In the months after our initial reunion I think that everyone involved went through a surge of emotions. It was entirely possible to feel a certain way at one time and then quickly discover new feelings. I think we all experienced every emotion possible, including some that we weren’t expecting and some that we had never experienced before. It has been an adventure to say the least and a true test of myself in many ways.

Meeting my sisters and extended relatives has been wonderful. Everyone has been so gracious and welcoming, and I love the way that there are a select few I have looked in the eyes for the first time and felt instantly connected. There are definitely confusing, overwhelming and difficult times and discussions that need to be had but there are also amazing, caring and fun times together as well. I try to see my birth family as often as possible and we talk on the phone a lot. I also have become closer with my adopted family during this time and have made a concerted effort to remind them that they are a huge part of me.

The advice I have for anyone planning a search or going through a reunion is to never give up. You will find that the times where you are anticipating big emotional breakthroughs might be disappointing but then you learn so much and see so many beautiful things at unexpected times.

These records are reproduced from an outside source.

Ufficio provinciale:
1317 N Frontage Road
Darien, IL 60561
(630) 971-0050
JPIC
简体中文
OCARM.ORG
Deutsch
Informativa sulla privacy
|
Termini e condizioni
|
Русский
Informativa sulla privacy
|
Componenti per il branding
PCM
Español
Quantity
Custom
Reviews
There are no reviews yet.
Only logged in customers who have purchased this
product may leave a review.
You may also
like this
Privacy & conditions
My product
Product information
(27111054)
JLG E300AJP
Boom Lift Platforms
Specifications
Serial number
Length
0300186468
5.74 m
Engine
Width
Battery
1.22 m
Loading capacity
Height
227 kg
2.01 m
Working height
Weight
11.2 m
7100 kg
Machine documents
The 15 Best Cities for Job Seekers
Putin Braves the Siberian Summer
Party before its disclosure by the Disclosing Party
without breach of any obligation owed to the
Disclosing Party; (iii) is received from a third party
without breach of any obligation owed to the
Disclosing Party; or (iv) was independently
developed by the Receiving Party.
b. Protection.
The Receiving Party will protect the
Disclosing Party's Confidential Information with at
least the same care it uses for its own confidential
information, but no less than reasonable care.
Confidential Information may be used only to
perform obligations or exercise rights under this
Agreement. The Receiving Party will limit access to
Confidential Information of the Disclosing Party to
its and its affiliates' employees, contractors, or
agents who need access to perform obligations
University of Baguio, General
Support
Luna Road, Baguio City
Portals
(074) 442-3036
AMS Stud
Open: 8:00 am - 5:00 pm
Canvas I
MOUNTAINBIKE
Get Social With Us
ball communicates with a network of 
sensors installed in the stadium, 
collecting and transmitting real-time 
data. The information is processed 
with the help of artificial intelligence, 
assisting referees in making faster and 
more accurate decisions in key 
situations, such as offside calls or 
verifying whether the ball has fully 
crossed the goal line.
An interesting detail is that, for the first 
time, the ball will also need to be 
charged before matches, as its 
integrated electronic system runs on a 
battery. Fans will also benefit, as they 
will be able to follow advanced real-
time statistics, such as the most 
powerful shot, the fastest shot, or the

I also recommend being patient and slow in your reunion, taking the time to process things and establishing boundaries as well as realizing that teaching them your “language” is equally as important as learning theirs in order to make communication possible. Do not ask a question unless you are really prepared for the answer, but at the same time don’t deny any of the many feelings you may experience. It is harder than you may expect to say goodbye to the fantasy version of your birthmother, but it is far more rewarding to have laughter, communication, and time with the actual person.